Patients received either intravenous furosemide (500 to 1000 mg) plus hypertonic saline solution bid or the IV furosemide bid alone. Treatment lasted four to six days. Body weights were followed. Brain natriuretic peptide plasma levels were measured on hospital days one and six, as well as 30 days after discharge.
The group receiving hypertonic saline solution had brow-raising results. They had a significant increase in daily diuresis and natriuresis (p<0.05), a difference in brain natriuretic peptide levels on days six and 30, a reduction in their length of stay, and a decrease in their hospital readmission rate.
This is a provocative study. At this time the mechanism responsible for the results is unclear. Paterna, et al., offer multiple explanations. One possibility is through the osmotic action of hypertonic saline solution. It may hasten the mobilization of extravascular fluid into the intravascular space and then this volume is quickly excreted. Also, hypertonic saline solution may increase renal blood flow and perfusion alternating the handling of sodium and natriuresis while also allowing the concentration of furosemide in the loop of Henle to attain a more desirable level.
Should these results hold true in other investigations and the inclusion criteria loosen (measuring patients urine volume and sodium concentration for 24 hours prior to admission may not be easy or practical) then we might have a very inexpensive new method for treating refractory CHF.
PERIOPERATIVE BETA-BLOCKERS: HELPFUL OR HARMFUL FOR MAJOR NONCARDIAC SURGERY?
Lindenauer P, Pekow P, Wang K, et al. Perioperative beta-blocker therapy and mortality after major noncardiac surgery. N Engl J Med. 2005;353:349–361.
Among the most common reasons that hospitalists are consulted is the “perioperative evaluation.” This is with good reason because 50,000 patients each year have a perioperative myocardial infarction. A statement by the Agency for Health Care Research and Quality proclaims that we have “clear opportunities for safety improvement” in regard to using beta-blockers for patients with intermediate and high risk for perioperative cardiovascular complications.
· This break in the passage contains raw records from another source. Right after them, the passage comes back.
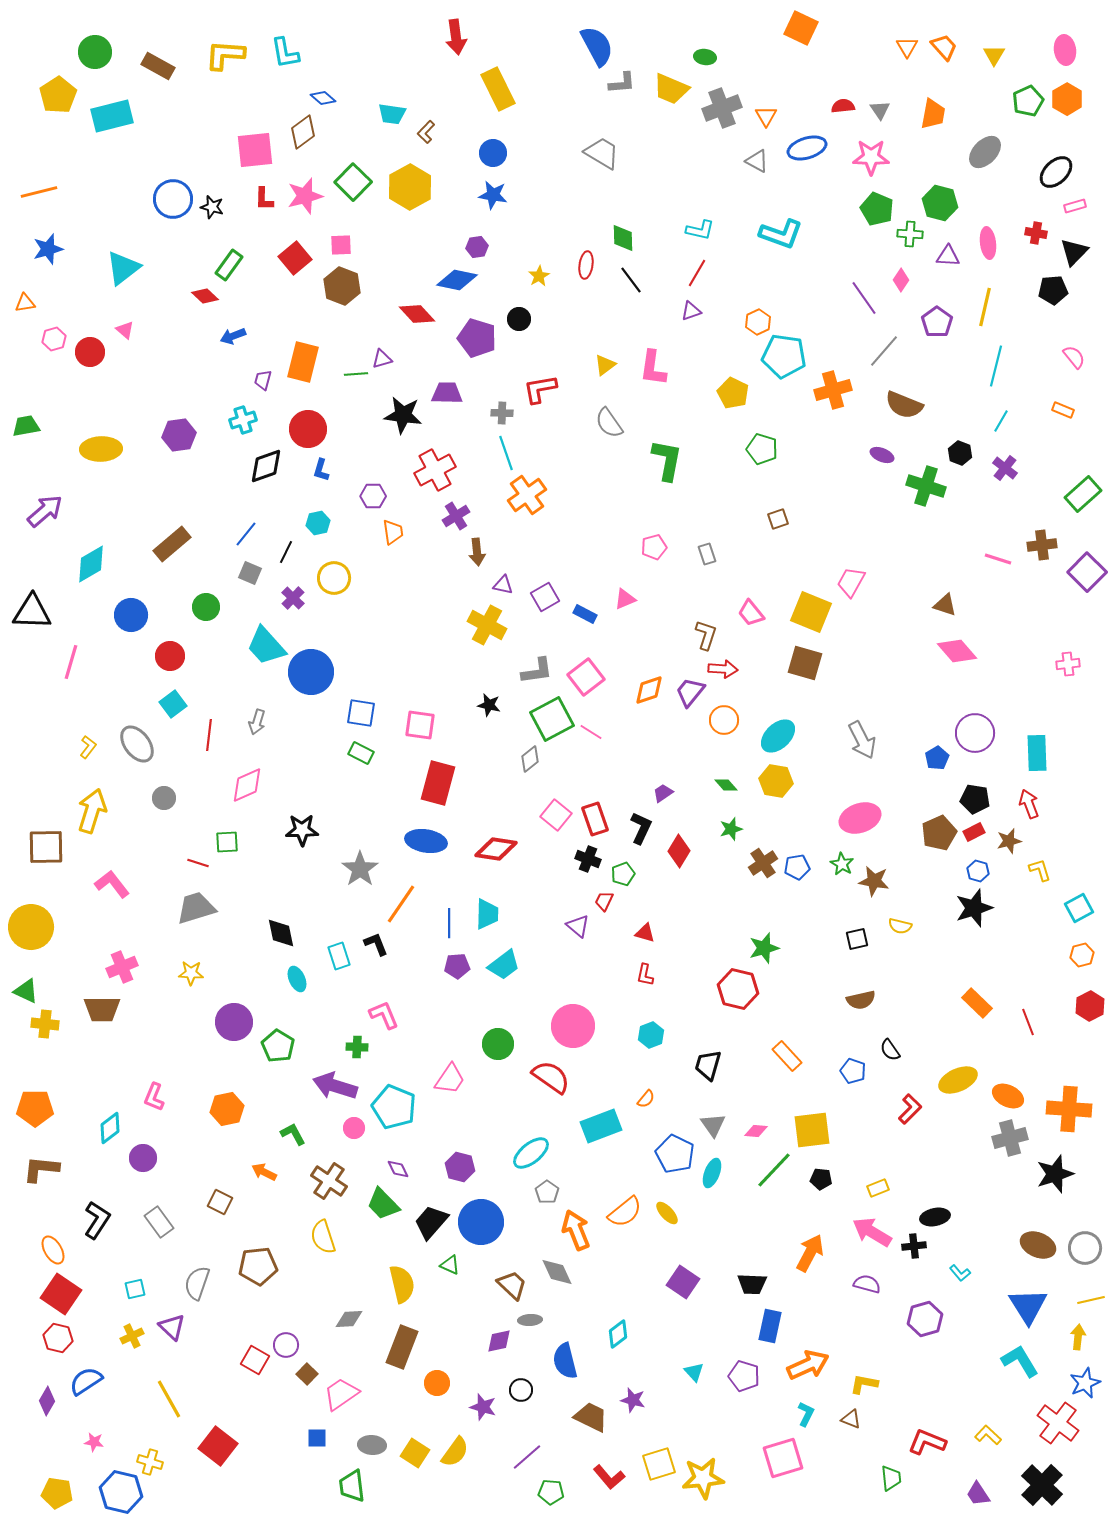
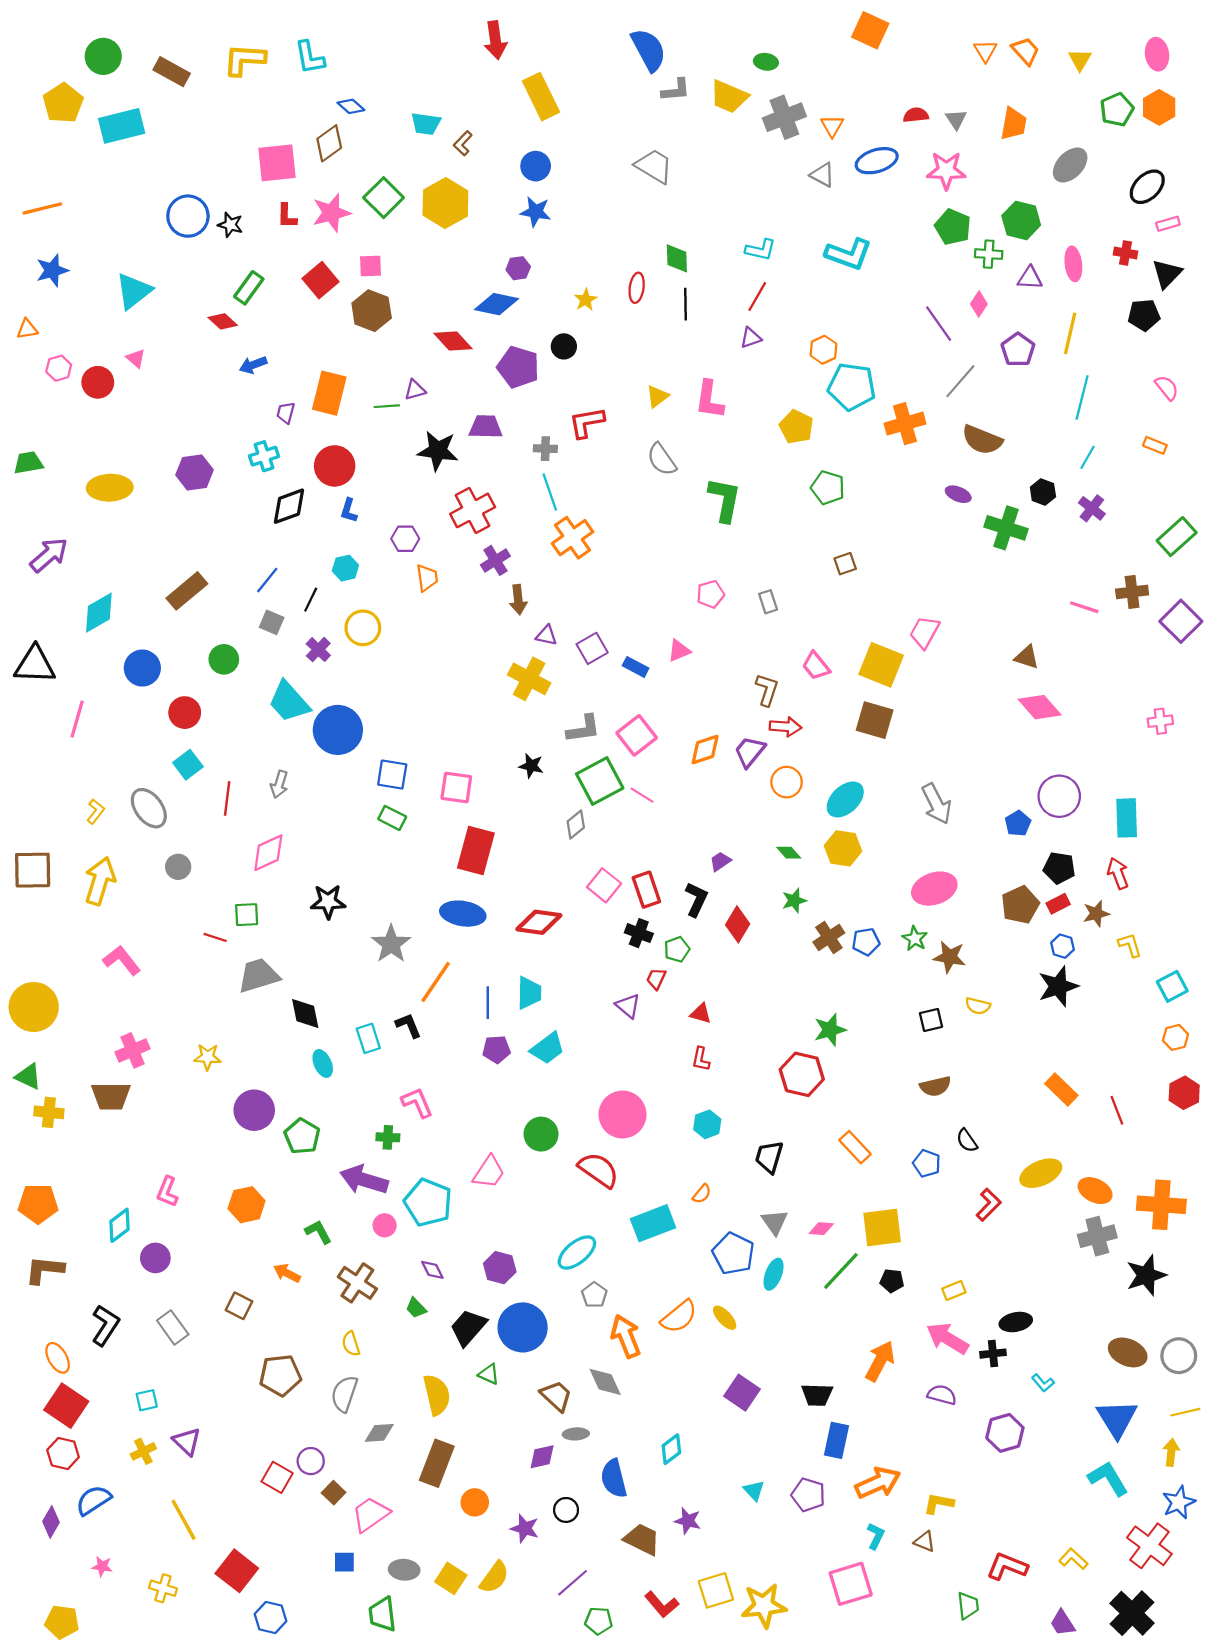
black line: (631, 280) -> (686, 304), turned 36
brown square: (46, 847) -> (33, 870), moved
gray trapezoid: (196, 908) -> (259, 975), moved
green trapezoid: (383, 1204) -> (416, 1308), size x0.6
yellow semicircle: (323, 1237) -> (351, 1344), size x0.7
gray semicircle: (197, 1283) -> (344, 1394), moved
blue hexagon: (121, 1492) -> (271, 1618), moved, size x0.7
The American Heart Association and the American College of Cardiology recommend using these medications in patients with either risk factors for or known coronary artery disease when undergoing high-risk surgeries. Despite all of this the efficacy of the class has not been proven by large randomized clinical studies.
Using a large national registry of more than 300 U.S. hospitals, Lindenauer, et al., conducted a large observational study evaluating beta-blockade in the perioperative period in patients undergoing major noncardiac surgery. Looking at more than 700,000 patients, they found that 85% had no recorded contraindication to beta-blockers. Only 18% of eligible patients received beta-blockers (n=122, 338).
Patients were considered to have had a beta-blocker for prophylaxis if it was given within the first 48 hours of their hospitalization, though this may or may not have been the intended use (this information was not provided by the registry data base). Only in-hospital mortality was evaluated as postdischarge information was not available. All patients had a revised cardiac risk index configured. This index places risk on perioperative cardiac events by looking at the nature of the surgery as well as whether or not a history of congestive heart failure, ischemic heart disease, perioperative treatment with insulin, an elevated preoperative creatinine, and cerebrovascular disease are present. An increasing score means that major perioperative complications become more likely (scores range from 0–5).